This is another fruit with an acquired taste that I'll miss after leaving. In the Philippines, it's called 'atis', but this is grown throughout the tropics globally and is called 'sugar apple' or 'custard apple' elsewhere. It's a relative of the soursop, on which I posted earlier.
Like many fruits here, these have a very short window of edibility. If you've ever wondered why more exotic fruits don't show up in US supermarkets, the answer become pretty clear when you go shopping here. We typically go to the market on Saturday and with wide eyes, fill up several shopping bags with fruit. By Tuesday or Wednesday, anything we haven't eaten is bound to have spoiled. It's frustrating to have to throw away a third or more of what you've bought by midway through the week.
The atis fits squarely within that category. I think the first time we tried these when they first came into season in June, we waited a day too long. We opened them up and inside, it was dry a browning. But we gave them another try later - and now there's piles of them at the market - and while it's been hard to convince Lena to give it a second chance, I am now downing a couple of these a day easy.
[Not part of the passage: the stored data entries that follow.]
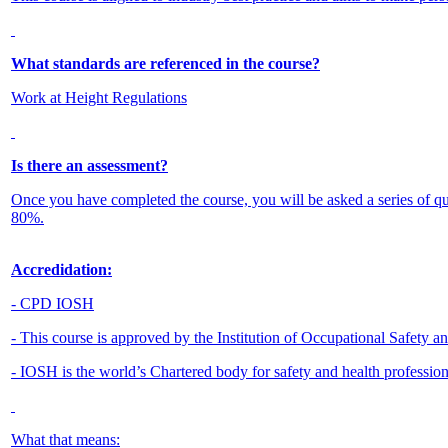
What standards are referenced in the course?
Work at Height Regulations
Is there an assessment?
Once you have completed the course, you will be asked a series of q
80%.
Accredidation:
- CPD IOSH
- This course is approved by the Institution of Occupational Safety 
- IOSH is the world’s Chartered body for safety and health professio
What that means:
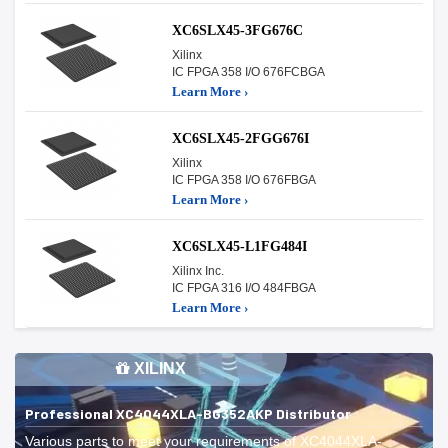
XC6SLX45-3FG676C
Xilinx
IC FPGA 358 I/O 676FCBGA
Learn More ›
XC6SLX45-2FGG676I
Xilinx
IC FPGA 358 I/O 676FBGA
Learn More ›
XC6SLX45-L1FG484I
Xilinx Inc.
IC FPGA 316 I/O 484FBGA
Learn More ›
XILINX
Professional XC4044XLA-BG352AKP Distributor
Various parts to meet your requirements of XC4044XLA-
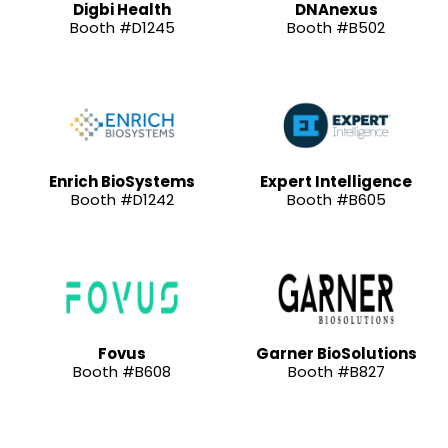
Digbi Health
DNAnexus
Booth #D1245
Booth #B502
Enrich BioSystems
Expert Intelligence
Booth #D1242
Booth #B605
Fovus
Garner BioSolutions
Booth #B608
Booth #B827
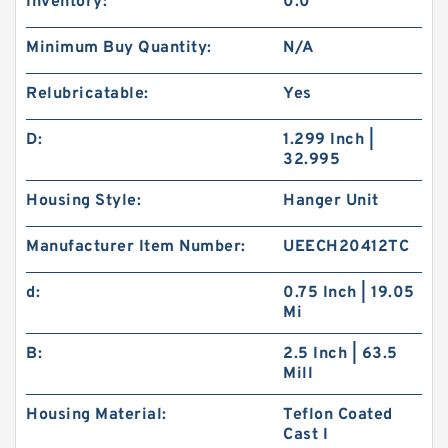
Inventory:
0.0
Minimum Buy Quantity:
N/A
Relubricatable:
Yes
D:
1.299 Inch |
32.995
Housing Style:
Hanger Unit
Manufacturer Item Number:
UEECH20412TC
d:
0.75 Inch | 19.05
Mi
B:
2.5 Inch | 63.5
Mill
Housing Material:
Teflon Coated
Cast I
It's a strange looking fruit - with green, tiled-roof-like scales. It's not immediately obvious how you eat one of these things. When you buy them, they're firm, so are you supposed to cut them open, peel off the skin, bite right in? Turns out, when they ripen and become ready to eat, they soften enough that if you squeeze a little, you can just break it in half with your hand. Inside, there's a sticky white flesh, speckled by many, many hard black seeds slightly bigger and shinier than watermelon seeds. It's not pretty like some fruits here - honestly, it looks kind of like in a sci-fi movie, when they open up an alen for surgery.
So, the atis is not super easy to eat. The only way I've figured out - and this is after some searching online to verify - is to take a teaspoon, and one scoop at a time, lift out the flesh. It doesn't taste like a fruit. It tastes more like a dessert - like a grittier version of a panna cotta, or a rice pudding. There's a distinct, but very mild licorice flavor that gives character to the sweetness, and it has a tinge of that floral, tropical flavor - like lemon or pineapple - that many fruits have here to one degree or another. There's also the seeds. You're basically sucking the flesh off of the seeds with each spoonfull, and you have to eat this with some sort of receptacle nearby in order to spit out the many, many seeds. Makes you feel kind of like you're chewing tobacco.
But I've really grown to like this fruit, and now buy it every time I go shopping. I've learned not to buy that many, because you're lucky if you get one or two days of ripeness out of these before they degenerate into a black, smelly mass.